Maradona no supo plantear el partido contra Alemania y lo pagó caro. Pero el mismo Maradona hizo que muchos de los que gritaban ¡Yo te dije! tras el 6 a 1 o después de la derrota en Rosario, se ilusionaran con un equipo que fue de mayor a menor, al revés de cómo se deben jugar los Mundiales.

4 a 0 y a casa. Momento de autocríticas que nunca llegaron. Los dos protagonistas jugaron su juego. Maradona se agarró de los elogios y esperó la movida de Don Julio. Pero se olvidó que El Padrino siempre juega con las negras. En una semana pasó de ofrecerle la continuidad sin condicionamientos a “Maradona no aceptó hacer algunos cambios, por eso no se le renovará el contrato”.

Grondona no quería que Diego siga. Pero como no le gusta tomar decisiones que pueden llegar a ser controvertidas recurrió al grupo de personas que hace 31 años lo apoya: los dirigentes. Se escudó detrás del Comité Ejecutivo “que decidió por unanimidad no renovarle el contrato a Maradona”. Fin del ciclo, y a dar vuelta la página.
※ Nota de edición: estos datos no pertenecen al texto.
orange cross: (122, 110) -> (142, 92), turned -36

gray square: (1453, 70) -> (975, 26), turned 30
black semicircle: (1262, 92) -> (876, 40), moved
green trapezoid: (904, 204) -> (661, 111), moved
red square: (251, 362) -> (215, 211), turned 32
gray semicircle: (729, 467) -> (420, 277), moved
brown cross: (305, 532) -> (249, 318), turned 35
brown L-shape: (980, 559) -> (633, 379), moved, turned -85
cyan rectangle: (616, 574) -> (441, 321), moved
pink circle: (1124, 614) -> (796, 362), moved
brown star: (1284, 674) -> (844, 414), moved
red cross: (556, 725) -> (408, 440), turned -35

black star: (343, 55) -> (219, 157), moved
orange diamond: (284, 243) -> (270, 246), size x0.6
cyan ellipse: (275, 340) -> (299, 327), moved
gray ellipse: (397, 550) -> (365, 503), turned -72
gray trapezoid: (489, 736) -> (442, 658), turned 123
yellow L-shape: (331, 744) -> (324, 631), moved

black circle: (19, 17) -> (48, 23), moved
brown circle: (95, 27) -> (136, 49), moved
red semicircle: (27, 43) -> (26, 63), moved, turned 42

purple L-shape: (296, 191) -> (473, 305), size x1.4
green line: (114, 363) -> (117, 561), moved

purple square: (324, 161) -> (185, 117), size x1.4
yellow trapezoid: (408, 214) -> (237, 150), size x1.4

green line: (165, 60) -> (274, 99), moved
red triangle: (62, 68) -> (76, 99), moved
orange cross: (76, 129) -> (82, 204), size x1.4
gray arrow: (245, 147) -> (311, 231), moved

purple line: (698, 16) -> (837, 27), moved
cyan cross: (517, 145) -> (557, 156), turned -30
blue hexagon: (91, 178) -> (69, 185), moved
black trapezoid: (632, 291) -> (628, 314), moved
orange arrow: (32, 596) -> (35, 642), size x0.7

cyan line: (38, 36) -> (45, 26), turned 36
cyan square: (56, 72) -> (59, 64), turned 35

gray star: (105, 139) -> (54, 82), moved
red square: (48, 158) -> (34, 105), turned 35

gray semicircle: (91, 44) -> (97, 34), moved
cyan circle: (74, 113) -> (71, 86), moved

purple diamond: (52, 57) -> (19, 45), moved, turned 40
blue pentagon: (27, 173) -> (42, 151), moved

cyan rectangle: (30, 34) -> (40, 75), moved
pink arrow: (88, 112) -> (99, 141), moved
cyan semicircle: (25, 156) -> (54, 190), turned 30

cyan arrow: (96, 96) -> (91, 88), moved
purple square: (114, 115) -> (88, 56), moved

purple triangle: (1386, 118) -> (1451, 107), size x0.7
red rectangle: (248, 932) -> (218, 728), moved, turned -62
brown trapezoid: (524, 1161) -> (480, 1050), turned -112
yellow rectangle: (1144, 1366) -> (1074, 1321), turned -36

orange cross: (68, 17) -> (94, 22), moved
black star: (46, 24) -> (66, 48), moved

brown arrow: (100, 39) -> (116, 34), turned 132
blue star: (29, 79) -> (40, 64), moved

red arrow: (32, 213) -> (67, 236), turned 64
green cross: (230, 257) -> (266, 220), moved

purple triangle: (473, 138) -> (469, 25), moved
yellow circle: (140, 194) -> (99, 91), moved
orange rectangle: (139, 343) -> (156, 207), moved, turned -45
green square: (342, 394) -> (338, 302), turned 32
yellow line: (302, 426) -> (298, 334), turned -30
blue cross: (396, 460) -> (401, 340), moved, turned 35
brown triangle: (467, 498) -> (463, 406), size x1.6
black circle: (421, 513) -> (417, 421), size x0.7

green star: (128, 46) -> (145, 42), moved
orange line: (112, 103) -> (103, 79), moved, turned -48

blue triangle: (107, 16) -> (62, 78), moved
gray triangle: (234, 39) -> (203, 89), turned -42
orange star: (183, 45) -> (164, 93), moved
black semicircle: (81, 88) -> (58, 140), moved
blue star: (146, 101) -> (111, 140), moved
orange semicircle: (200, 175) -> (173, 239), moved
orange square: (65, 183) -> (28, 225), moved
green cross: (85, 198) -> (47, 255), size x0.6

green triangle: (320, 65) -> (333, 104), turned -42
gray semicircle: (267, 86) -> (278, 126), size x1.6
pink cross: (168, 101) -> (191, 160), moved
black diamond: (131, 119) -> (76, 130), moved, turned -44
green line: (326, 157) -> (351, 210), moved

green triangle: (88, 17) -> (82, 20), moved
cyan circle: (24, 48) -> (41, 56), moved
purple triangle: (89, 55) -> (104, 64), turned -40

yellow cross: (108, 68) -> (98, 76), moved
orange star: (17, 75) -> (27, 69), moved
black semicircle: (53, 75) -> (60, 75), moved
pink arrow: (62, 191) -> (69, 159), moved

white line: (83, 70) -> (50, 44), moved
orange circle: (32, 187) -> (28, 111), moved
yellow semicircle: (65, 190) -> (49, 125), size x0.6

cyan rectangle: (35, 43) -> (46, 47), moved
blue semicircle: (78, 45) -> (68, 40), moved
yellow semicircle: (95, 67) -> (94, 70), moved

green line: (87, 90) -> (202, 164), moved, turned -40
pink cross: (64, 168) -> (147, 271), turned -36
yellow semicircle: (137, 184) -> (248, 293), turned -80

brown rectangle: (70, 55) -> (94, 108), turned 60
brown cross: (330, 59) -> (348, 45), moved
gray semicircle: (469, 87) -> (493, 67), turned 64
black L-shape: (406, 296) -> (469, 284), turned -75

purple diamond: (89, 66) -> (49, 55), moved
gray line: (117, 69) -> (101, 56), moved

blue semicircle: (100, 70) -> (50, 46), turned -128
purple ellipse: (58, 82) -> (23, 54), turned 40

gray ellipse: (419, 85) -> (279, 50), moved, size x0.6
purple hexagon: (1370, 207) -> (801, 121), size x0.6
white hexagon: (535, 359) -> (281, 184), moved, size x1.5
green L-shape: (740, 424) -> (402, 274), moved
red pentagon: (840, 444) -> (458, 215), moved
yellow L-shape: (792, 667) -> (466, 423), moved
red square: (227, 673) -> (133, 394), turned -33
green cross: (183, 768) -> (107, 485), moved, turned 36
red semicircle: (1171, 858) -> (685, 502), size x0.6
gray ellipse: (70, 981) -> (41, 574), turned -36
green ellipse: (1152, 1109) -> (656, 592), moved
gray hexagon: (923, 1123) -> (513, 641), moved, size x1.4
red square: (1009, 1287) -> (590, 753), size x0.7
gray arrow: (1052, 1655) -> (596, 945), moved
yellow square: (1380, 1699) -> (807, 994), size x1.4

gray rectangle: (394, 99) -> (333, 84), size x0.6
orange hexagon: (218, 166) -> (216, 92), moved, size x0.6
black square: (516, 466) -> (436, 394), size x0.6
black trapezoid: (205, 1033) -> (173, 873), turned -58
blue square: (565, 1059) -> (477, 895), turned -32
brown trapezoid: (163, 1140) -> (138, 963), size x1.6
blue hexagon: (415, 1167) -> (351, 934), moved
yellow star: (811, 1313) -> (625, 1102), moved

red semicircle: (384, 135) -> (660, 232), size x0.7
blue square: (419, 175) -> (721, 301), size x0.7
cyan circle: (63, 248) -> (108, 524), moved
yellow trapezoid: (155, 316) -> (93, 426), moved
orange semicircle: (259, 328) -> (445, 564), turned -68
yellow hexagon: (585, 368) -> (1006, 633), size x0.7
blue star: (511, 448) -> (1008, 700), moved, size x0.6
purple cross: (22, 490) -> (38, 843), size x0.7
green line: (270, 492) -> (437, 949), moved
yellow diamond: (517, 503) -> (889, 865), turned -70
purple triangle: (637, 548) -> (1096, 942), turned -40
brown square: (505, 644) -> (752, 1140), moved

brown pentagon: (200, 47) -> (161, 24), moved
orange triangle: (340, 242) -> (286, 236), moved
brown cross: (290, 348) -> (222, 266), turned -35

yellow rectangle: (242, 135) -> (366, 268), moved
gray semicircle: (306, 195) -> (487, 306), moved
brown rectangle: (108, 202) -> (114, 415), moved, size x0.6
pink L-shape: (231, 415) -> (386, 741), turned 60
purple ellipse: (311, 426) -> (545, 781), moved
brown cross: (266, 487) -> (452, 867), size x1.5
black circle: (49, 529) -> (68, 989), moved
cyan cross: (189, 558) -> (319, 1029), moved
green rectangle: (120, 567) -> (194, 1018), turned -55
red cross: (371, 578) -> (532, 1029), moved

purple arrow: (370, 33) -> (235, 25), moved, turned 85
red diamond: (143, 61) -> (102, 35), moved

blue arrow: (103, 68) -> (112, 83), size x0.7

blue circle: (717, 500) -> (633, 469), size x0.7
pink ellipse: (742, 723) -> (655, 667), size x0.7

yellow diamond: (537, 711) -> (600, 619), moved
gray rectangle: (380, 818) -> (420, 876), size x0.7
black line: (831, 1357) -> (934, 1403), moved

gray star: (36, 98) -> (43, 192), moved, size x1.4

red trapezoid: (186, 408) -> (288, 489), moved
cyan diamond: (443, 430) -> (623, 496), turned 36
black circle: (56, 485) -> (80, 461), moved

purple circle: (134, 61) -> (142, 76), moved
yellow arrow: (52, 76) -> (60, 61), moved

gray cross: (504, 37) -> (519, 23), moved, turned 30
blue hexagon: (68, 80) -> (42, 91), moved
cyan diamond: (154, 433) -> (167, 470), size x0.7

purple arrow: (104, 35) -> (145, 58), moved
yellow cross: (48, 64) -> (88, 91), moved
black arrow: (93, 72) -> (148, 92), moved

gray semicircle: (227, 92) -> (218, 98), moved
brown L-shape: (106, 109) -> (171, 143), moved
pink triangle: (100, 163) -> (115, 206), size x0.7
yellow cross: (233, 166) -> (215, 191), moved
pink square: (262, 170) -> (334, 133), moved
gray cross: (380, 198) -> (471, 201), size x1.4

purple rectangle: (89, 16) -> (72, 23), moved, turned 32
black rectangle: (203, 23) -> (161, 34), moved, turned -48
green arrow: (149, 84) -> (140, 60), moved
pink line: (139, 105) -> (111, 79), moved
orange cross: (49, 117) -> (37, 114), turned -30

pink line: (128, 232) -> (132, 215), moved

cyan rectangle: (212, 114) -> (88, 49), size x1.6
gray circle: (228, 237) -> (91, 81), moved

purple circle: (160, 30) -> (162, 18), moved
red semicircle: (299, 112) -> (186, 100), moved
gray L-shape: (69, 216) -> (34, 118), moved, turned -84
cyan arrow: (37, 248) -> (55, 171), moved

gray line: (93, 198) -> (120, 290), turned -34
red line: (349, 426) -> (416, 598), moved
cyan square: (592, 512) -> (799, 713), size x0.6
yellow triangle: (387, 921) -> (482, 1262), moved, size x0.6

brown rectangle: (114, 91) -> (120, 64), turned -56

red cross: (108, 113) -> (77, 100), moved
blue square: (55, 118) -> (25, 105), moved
Ahora es momento de elegir al sucesor. Suenan Sabella, Russo, Siemeone, Batista y varios más. Son todos perfectamente capaces de ponerse el buzo de DT, pero los cuatro tienen formas de jugar diferentes. Claramente a Grondona no le importa como juega la selección. Tampoco le importa si gana o no. Lo único que hace es elegir al mejor candidato del momento para después sentarse y esperar. Total…todo pasa.